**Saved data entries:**
··········

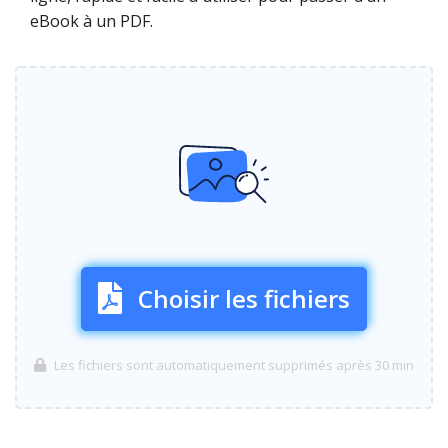
eBook à un PDF.
Choisir les fichiers
Les fichiers sont automatiquement supprimés après 30 min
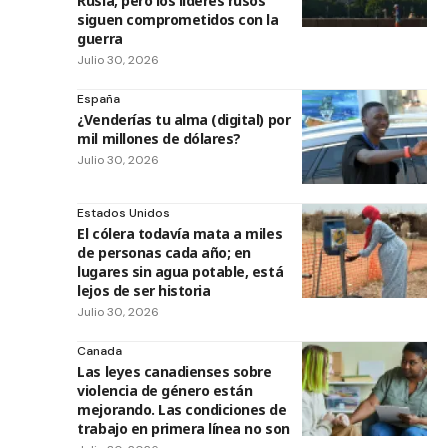
Rusia, pero los líderes rusos
siguen comprometidos con la
guerra
Julio 30, 2026
España
¿Venderías tu alma (digital) por
mil millones de dólares?
Julio 30, 2026
Estados Unidos
El cólera todavía mata a miles
de personas cada año; en
lugares sin agua potable, está
lejos de ser historia
Julio 30, 2026
Canada
Las leyes canadienses sobre
violencia de género están
mejorando. Las condiciones de
trabajo en primera línea no son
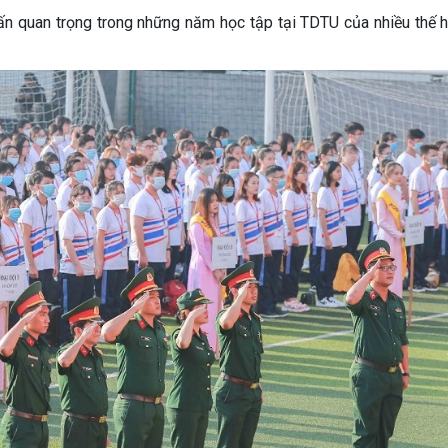
ấn quan trọng trong những năm học tập tại TDTU của nhiều thế h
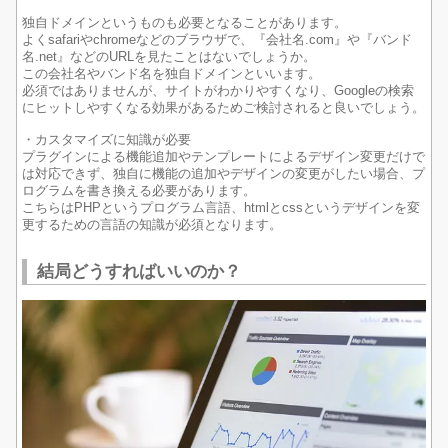
独自ドメインというものも必要となることがあります。
よくsafariやchromeなどのブラウザで、『会社名.com』や『バンド
名.net』などのURLを見たことはないでしょうか。
この会社名やバンド名を独自ドメインといいます。
必須ではありませんが、サイトがわかりやすくなり、Googleの検索
にヒットしやすくなる効果があるためご検討されると良いでしょう。
・カスタマイズに知識が必要
プラグインによる機能追加やテンプレートによるデザイン変更だけで
は対応できず、独自に機能の追加やデザインの変更がしたい場合、プ
ログラムを書き換える必要があります。
こちらはPHPというプログラム言語、htmlとcssというデザインを変
更するための言語の知識が必須となります。
結局どうすればいいのか？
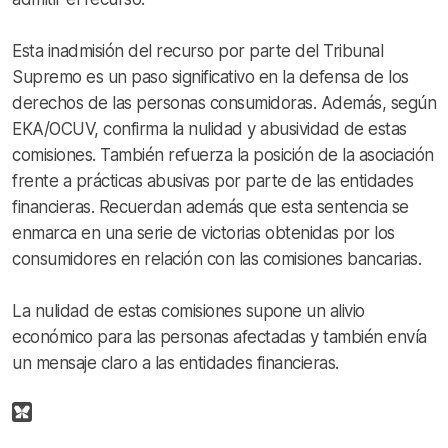
Esta inadmisión del recurso por parte del Tribunal
Supremo es un paso significativo en la defensa de los
derechos de las personas consumidoras. Además, según
EKA/OCUV, confirma la nulidad y abusividad de estas
comisiones. También refuerza la posición de la asociación
frente a prácticas abusivas por parte de las entidades
financieras. Recuerdan además que esta sentencia se
enmarca en una serie de victorias obtenidas por los
consumidores en relación con las comisiones bancarias.
La nulidad de estas comisiones supone un alivio
económico para las personas afectadas y también envía
un mensaje claro a las entidades financieras.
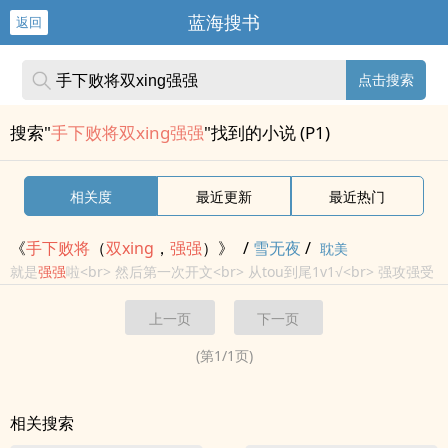
蓝海搜书
返回
点击搜索
搜索"
手下败将双xing强强
"找到的小说 (P1)
相关度
最近更新
最近热门
《
手下
败将
（
双
xing
，
强强
）》
/
雪无夜
/
耽美
就是
强强
啦<br> 然后第一次开文<br> 从tou到尾1v1√<br> 强攻强受
√<br>
双
xing
√<br> 不定期更新√<br> 想到哪写到哪√
上一页
下一页
(第
1
/
1
页)
相关搜索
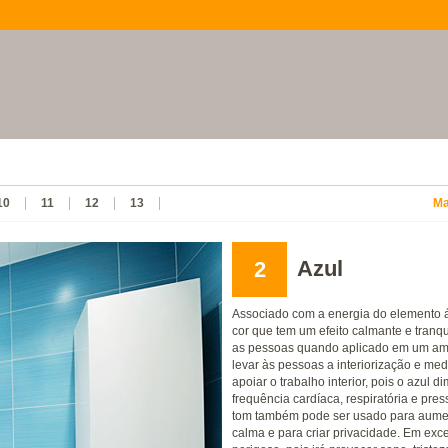
10
11
12
13
Ma
Azul
2
Associado com a energia do elemento 
cor que tem um efeito calmante e tranqu
as pessoas quando aplicado em um am
levar às pessoas a interiorização e med
apoiar o trabalho interior, pois o azul di
frequência cardíaca, respiratória e press
tom também pode ser usado para aument
calma e para criar privacidade. Em exc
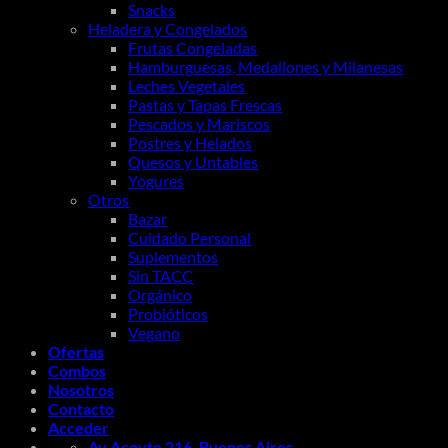
Snacks
Heladera y Congelados
Frutas Congeladas
Hamburguesas, Medallones y Milanesas
Leches Vegetales
Pastas y Tapas Frescas
Pescados y Mariscos
Postres y Helados
Quesos y Untables
Yogures
Otros
Bazar
Cuidado Personal
Suplementos
Sin TACC
Orgánico
Probióticos
Vegano
Ofertas
Combos
Nosotros
Contacto
Acceder
Av Acoyte 216, Buenos Aires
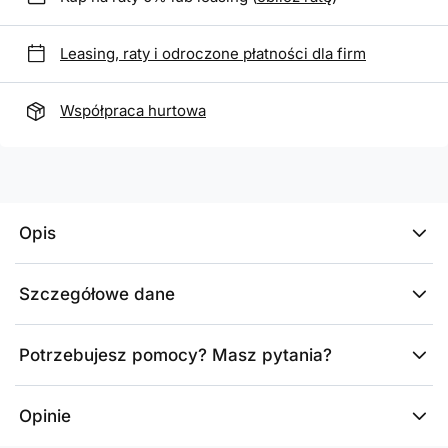
Leasing, raty i odroczone płatności dla firm
Współpraca hurtowa
Opis
Szczegółowe dane
Potrzebujesz pomocy? Masz pytania?
Opinie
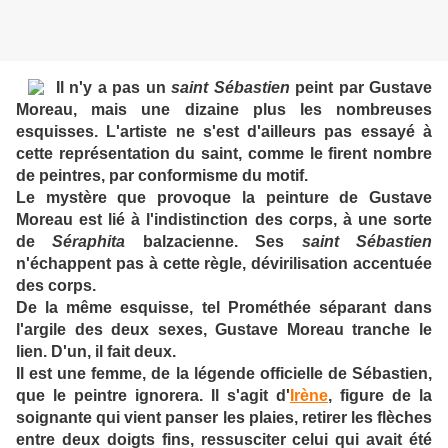
Il n'y a pas un
saint Sébastien
peint par Gustave
Moreau, mais une dizaine plus les nombreuses
esquisses. L'artiste ne s'est d'ailleurs pas essayé à
cette représentation du saint, comme le firent nombre
de peintres, par conformisme du motif.
Le mystère que provoque la peinture de Gustave
Moreau est lié à l'indistinction des corps, à une sorte
de
Séraphita
balzacienne. Ses
saint Sébastien
n'échappent pas à cette règle, dévirilisation accentuée
des corps.
De la même esquisse, tel Prométhée séparant dans
l'argile des deux sexes, Gustave Moreau tranche le
lien. D'un, il fait deux.
Il est une femme, de la légende officielle de Sébastien,
que le peintre ignorera. Il s'agit d'
Irène
, figure de la
soignante qui vient panser les plaies, retirer les flèches
entre deux doigts fins, ressusciter celui qui avait été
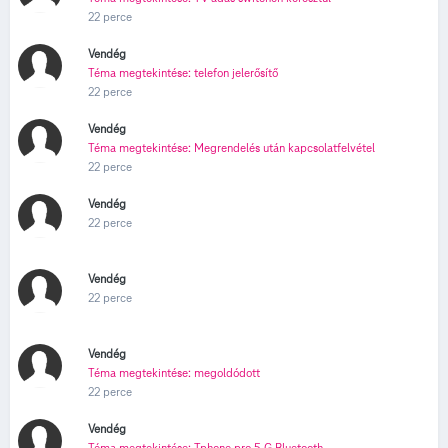
22 perce
Vendég
Téma megtekintése: telefon jelerősítő
22 perce
Vendég
Téma megtekintése: Megrendelés után kapcsolatfelvétel
22 perce
Vendég
22 perce
Vendég
22 perce
Vendég
Téma megtekintése: megoldódott
22 perce
Vendég
Téma megtekintése: Tphone pro 5 G Bluetooth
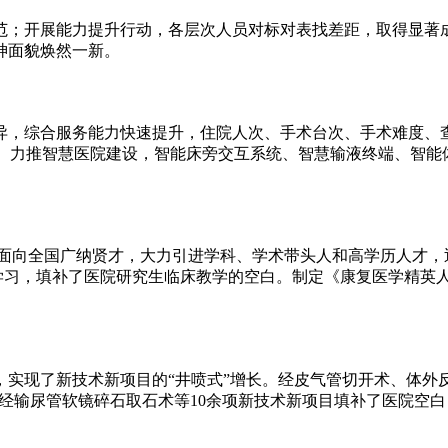
范；开展能力提升行动，各层次人员对标对表找差距，取得显著
神面貌焕然一新。
异，综合服务能力快速提升，住院人次、手术台次、手术难度、
新高。力推智慧医院建设，智能床旁交互系统、智慧输液终端、智能
，面向全国广纳贤才，大力引进学科、学术带头人和高学历人才，
来院学习，填补了医院研究生临床教学的空白。制定《康复医学精
，实现了新技术新项目的“井喷式”增长。经皮气管切开术、体外
、经输尿管软镜碎石取石术等10余项新技术新项目填补了医院空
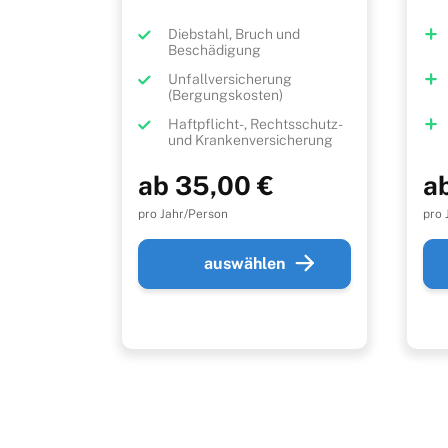
Diebstahl, Bruch und
Beschädigung
Unfallversicherung
(Bergungskosten)
Haftpflicht-, Rechtsschutz-
und Krankenversicherung
ab 35,00 €
a
pro Jahr/Person
pro 
auswählen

··········

**Work task:**
Print the data exactly, from its first line to the line containing "frente a prácticas", both included. Omit the pictures.

**Output for this task:**
eBook à un PDF.
Choisir les fichiers
Les fichiers sont automatiquement supprimés après 30 min
Rusia, pero los líderes rusos
siguen comprometidos con la
guerra
Julio 30, 2026
España
¿Venderías tu alma (digital) por
mil millones de dólares?
Julio 30, 2026
Estados Unidos
El cólera todavía mata a miles
de personas cada año; en
lugares sin agua potable, está
lejos de ser historia
Julio 30, 2026
Canada
Las leyes canadienses sobre
violencia de género están
mejorando. Las condiciones de
trabajo en primera línea no son
ấn quan trọng trong những năm học tập tại TDTU của nhiều thế h
独自ドメインというものも必要となることがあります。
よくsafariやchromeなどのブラウザで、『会社名.com』や『バンド
名.net』などのURLを見たことはないでしょうか。
この会社名やバンド名を独自ドメインといいます。
必須ではありませんが、サイトがわかりやすくなり、Googleの検索
にヒットしやすくなる効果があるためご検討されると良いでしょう。
・カスタマイズに知識が必要
プラグインによる機能追加やテンプレートによるデザイン変更だけで
は対応できず、独自に機能の追加やデザインの変更がしたい場合、プ
ログラムを書き換える必要があります。
こちらはPHPというプログラム言語、htmlとcssというデザインを変
更するための言語の知識が必須となります。
結局どうすればいいのか？
Esta inadmisión del recurso por parte del Tribunal
Supremo es un paso significativo en la defensa de los
derechos de las personas consumidoras. Además, según
EKA/OCUV, confirma la nulidad y abusividad de estas
comisiones. También refuerza la posición de la asociación
frente a prácticas abusivas por parte de las entidades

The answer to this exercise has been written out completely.